O ministro da artilharia

O papel central de Gilmar Mendes na ofensiva contra a Lava Jato mostra que a guerra está longe de ser só pela reabilitação de Lula
26.03.21

No dia em que Luiz Inácio Lula da Silva foi alvo da condução coercitiva ordenada por Sergio Moro para depor em São Paulo, em março de 2016, Gilmar Mendes fez piada com o episódio durante uma palestra para estudantes em Fortaleza. “Antes, batiam à nossa porta e a gente sabia que era o leiteiro, não a polícia”, ironizou. Duas semanas depois, o ministro do Supremo Tribunal Federal se apoiou em outro ato de grande repercussão determinado pelo então juiz da Lava Jato – a divulgação de uma conversa interceptada entre o ex-presidente e sua sucessora, Dilma Rousseff –, para anular a nomeação de Lula como ministro do governo, alegando que, com a manobra política, o petista buscava o foro privilegiado no Supremo, para escapar de uma possível prisão preventiva decretada pelo juiz do Paraná. Na ocasião, Gilmar decidiu ainda manter a investigação do tríplex do Guarujá na 13ª Vara de Curitiba e, em seguida, minimizou uma outra queixa dos advogados de Lula relacionada aos grampos, dizendo que Moro “justificou” a “confusão” que resultou na quebra de sigilo da linha telefônica usada pela banca que defende o ex-presidente.

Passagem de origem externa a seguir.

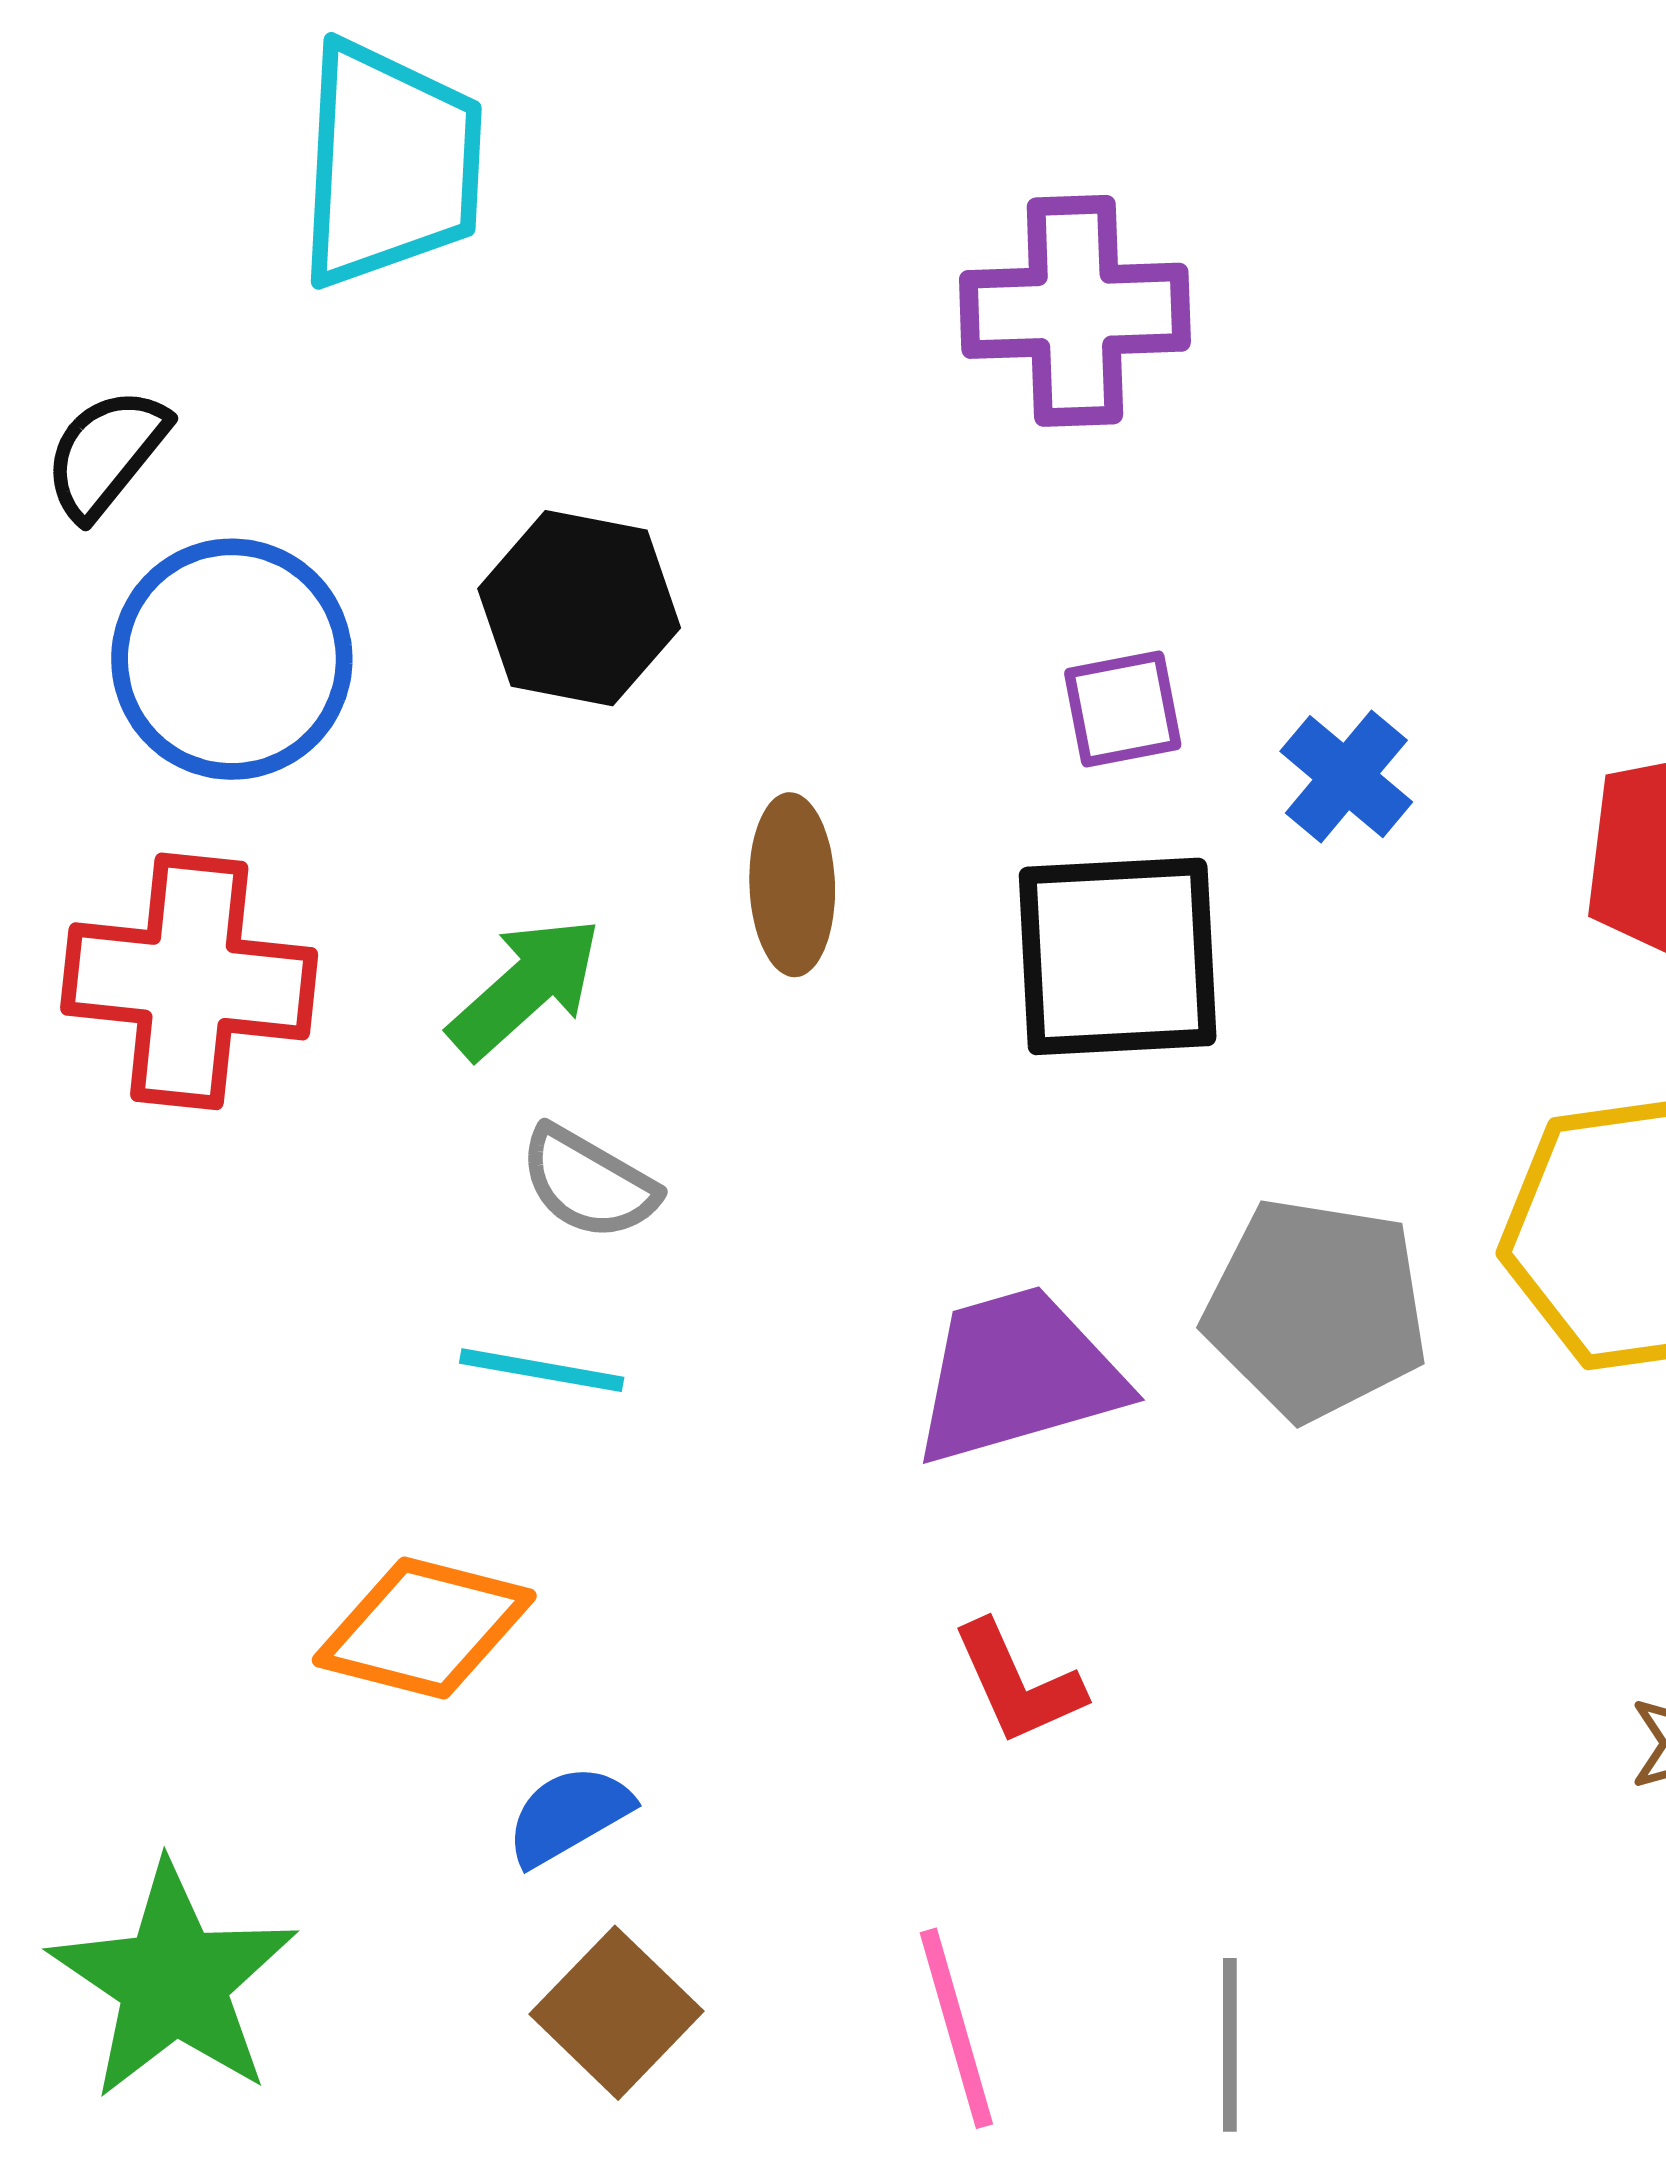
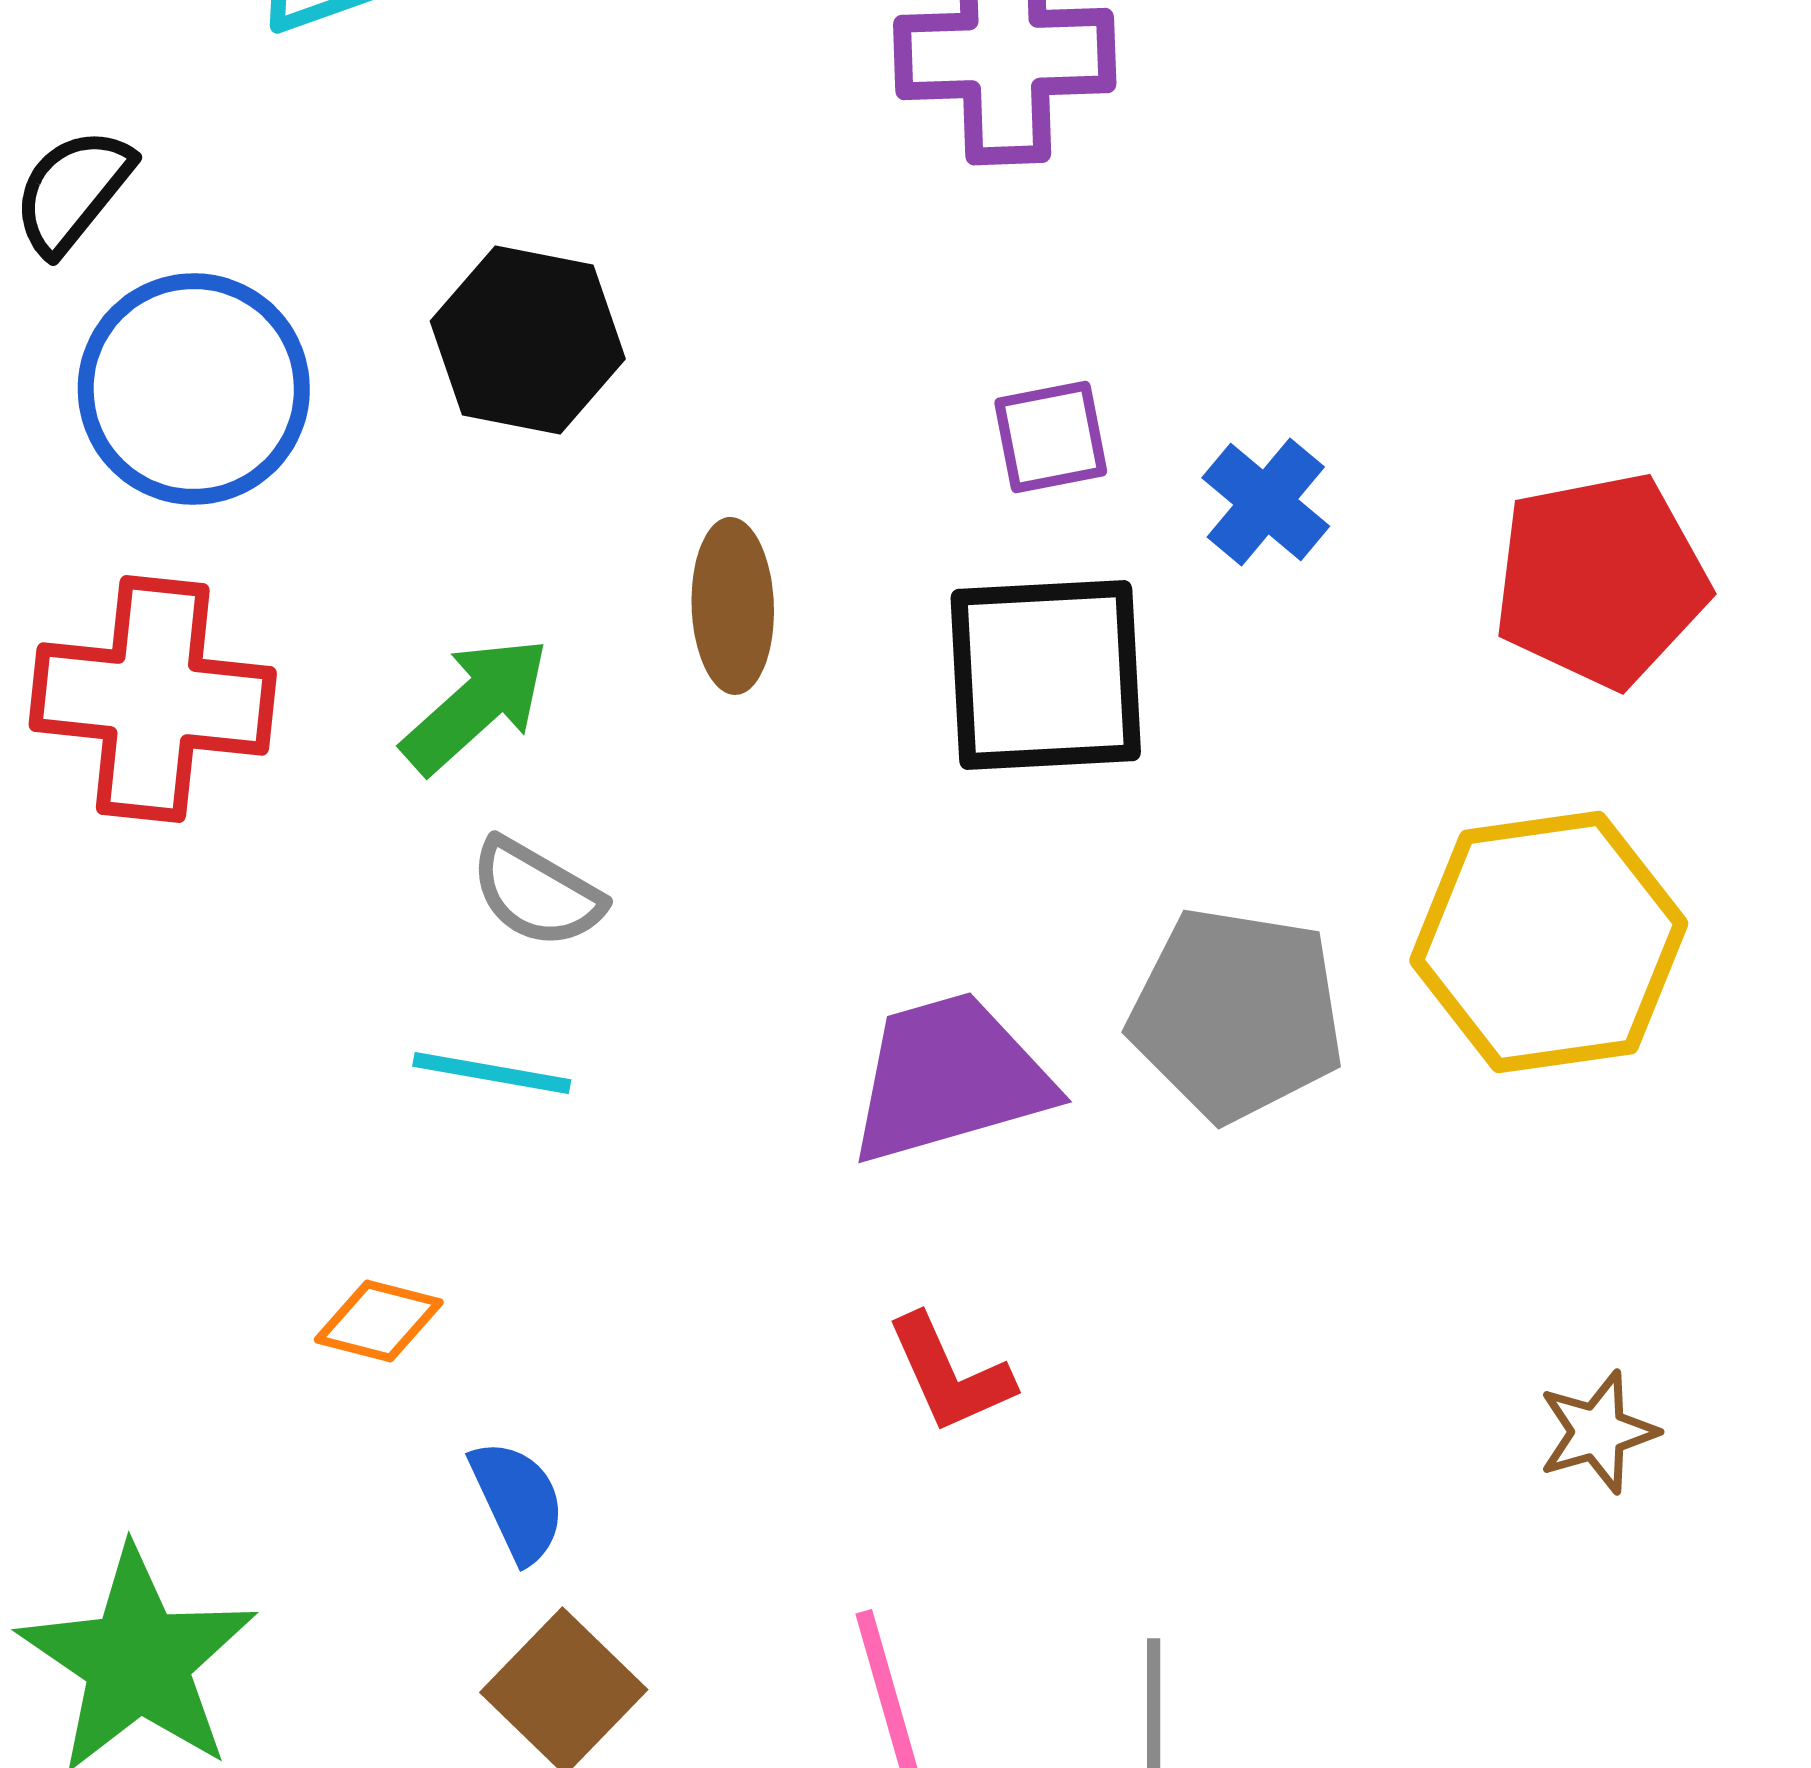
orange diamond: (424, 1628) -> (379, 1321), size x0.6
blue semicircle: (569, 1815) -> (518, 1501), turned 95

Era abril de 2016. A Lava Jato já havia completado dois anos e o governo do PT agonizava diante de novas descobertas no escândalo da Petrobras que inflamavam os protestos de rua. No dia seguinte à histórica votação em que a Câmara dos Deputados deu início ao processo de impeachment contra Dilma, Gilmar se mostrava plenamente satisfeito com o curso das investigações, no centro do programa Roda Viva, da TV Cultura. Durante mais de uma hora de entrevista, o ministro fez reiterados elogios à condução da Lava Jato, citando a atuação da força-tarefa então liderada pelo procurador Deltan Dallagnol como exemplo de que “as instituições brasileiras estão funcionando” e que a operação se desenrolava bem “graças a Deus e graças ao juiz Moro”. “Eu acho que ele (Moro) está conduzindo um processo extremamente complexo, sofrendo uma pressão imensa, e tem conduzido muito bem”, afirmou o ministro no programa. Àquela altura, Gilmar dizia enxergar a super exposição de Moro, que passou a estampar cartazes em manifestações e a figurar nas pesquisas de intenção de voto para presidente da República, como reflexo da “carência de liderança” no país. “Eu não vejo essa transformação de magistrados em justiceiros“, salientou.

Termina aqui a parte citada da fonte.